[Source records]
_ _ _ _ _

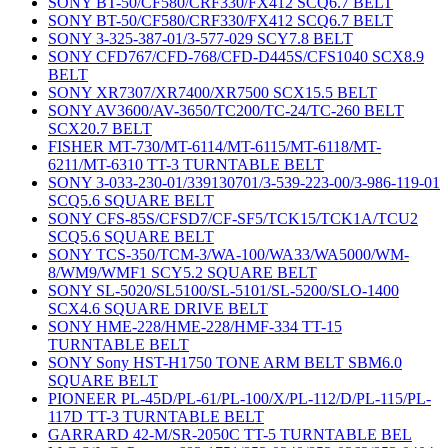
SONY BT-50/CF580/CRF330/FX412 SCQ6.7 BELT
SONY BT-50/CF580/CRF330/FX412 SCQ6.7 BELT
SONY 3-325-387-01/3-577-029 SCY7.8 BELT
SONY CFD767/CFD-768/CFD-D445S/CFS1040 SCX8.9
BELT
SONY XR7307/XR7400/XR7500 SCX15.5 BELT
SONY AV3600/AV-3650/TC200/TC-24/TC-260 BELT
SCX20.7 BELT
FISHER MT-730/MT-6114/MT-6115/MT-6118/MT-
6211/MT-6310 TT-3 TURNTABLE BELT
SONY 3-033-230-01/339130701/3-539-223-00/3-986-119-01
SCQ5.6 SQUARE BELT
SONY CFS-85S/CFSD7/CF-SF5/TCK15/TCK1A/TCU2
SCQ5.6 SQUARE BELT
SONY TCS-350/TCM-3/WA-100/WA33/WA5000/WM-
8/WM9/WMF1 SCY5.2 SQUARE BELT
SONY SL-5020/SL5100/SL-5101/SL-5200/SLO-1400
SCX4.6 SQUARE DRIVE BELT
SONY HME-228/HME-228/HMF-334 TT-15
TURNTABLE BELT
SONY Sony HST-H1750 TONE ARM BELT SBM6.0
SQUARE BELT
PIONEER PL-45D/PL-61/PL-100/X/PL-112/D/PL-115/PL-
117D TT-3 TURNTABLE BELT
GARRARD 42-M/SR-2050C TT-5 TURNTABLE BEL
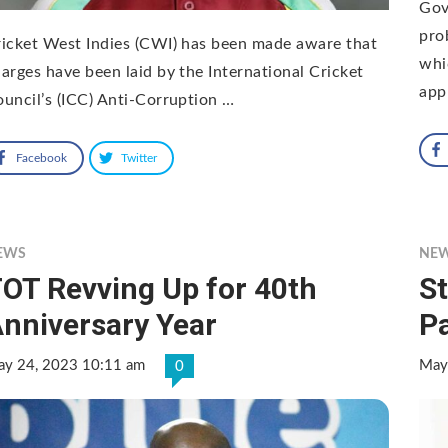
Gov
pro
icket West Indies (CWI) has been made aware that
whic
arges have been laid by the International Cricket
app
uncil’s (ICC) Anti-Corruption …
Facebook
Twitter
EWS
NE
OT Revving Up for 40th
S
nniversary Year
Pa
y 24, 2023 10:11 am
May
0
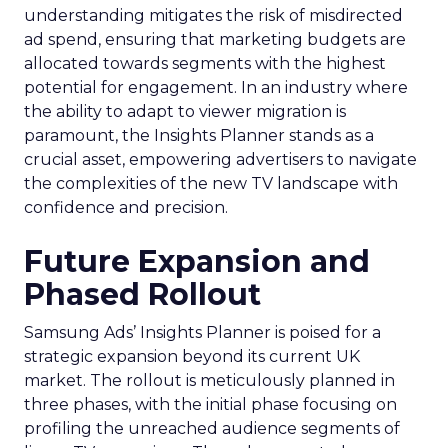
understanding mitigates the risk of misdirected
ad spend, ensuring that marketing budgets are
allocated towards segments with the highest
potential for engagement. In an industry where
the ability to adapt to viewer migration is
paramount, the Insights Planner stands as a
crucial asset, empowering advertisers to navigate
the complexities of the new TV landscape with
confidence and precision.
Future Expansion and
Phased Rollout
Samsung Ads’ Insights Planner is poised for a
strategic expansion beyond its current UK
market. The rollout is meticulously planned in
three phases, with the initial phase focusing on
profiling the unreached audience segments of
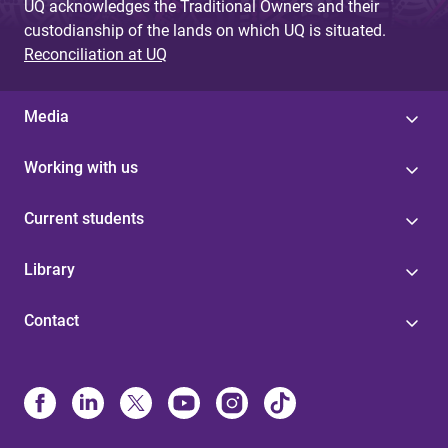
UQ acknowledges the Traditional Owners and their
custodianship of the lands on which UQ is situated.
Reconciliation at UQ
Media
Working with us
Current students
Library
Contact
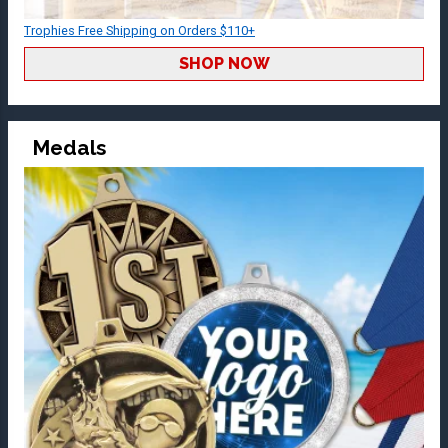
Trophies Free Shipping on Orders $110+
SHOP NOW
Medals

_ _ _ _ _

- [EXERCISE] Both the line containing "the ability to adapt to viewer migration is" and the last line of the records above belong in the exact copy, along with every line between them; pictures do not.

- [TASK OUTPUT]
the ability to adapt to viewer migration is
paramount, the Insights Planner stands as a
crucial asset, empowering advertisers to navigate
the complexities of the new TV landscape with
confidence and precision.
Future Expansion and
Phased Rollout
Samsung Ads’ Insights Planner is poised for a
strategic expansion beyond its current UK
market. The rollout is meticulously planned in
three phases, with the initial phase focusing on
profiling the unreached audience segments of
UQ acknowledges the Traditional Owners and their
custodianship of the lands on which UQ is situated.
Reconciliation at UQ
Media
Working with us
Current students
Library
Contact
Trophies Free Shipping on Orders $110+
SHOP NOW
Medals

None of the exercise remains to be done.